** EXERCISE DESCRIPTION **
Each line below that holds the string "cookies" counts once; report the total and nothing else.

[Saved entries]
== Segment start ==
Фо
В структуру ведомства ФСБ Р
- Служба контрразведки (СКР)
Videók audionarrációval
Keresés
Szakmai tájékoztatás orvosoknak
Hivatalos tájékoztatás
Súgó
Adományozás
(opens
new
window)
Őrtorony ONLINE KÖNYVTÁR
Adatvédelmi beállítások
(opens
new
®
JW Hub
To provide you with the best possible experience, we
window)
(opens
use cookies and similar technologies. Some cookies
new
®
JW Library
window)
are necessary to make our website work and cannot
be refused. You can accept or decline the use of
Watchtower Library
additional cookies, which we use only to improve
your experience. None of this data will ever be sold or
== Segment end ==
== Segment start ==
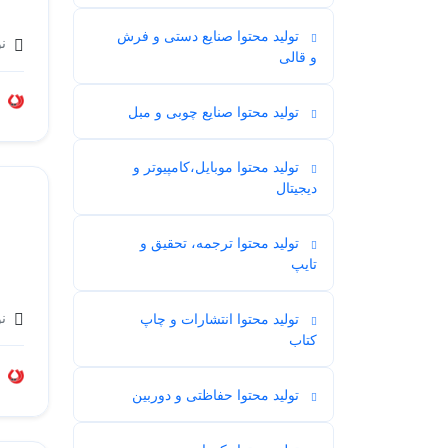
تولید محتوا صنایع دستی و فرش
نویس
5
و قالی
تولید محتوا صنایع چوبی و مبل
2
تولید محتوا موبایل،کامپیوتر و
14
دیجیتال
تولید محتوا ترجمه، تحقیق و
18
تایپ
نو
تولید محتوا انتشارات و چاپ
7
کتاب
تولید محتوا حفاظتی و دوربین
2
== Segment end ==
** YOUR SOLUTION **
2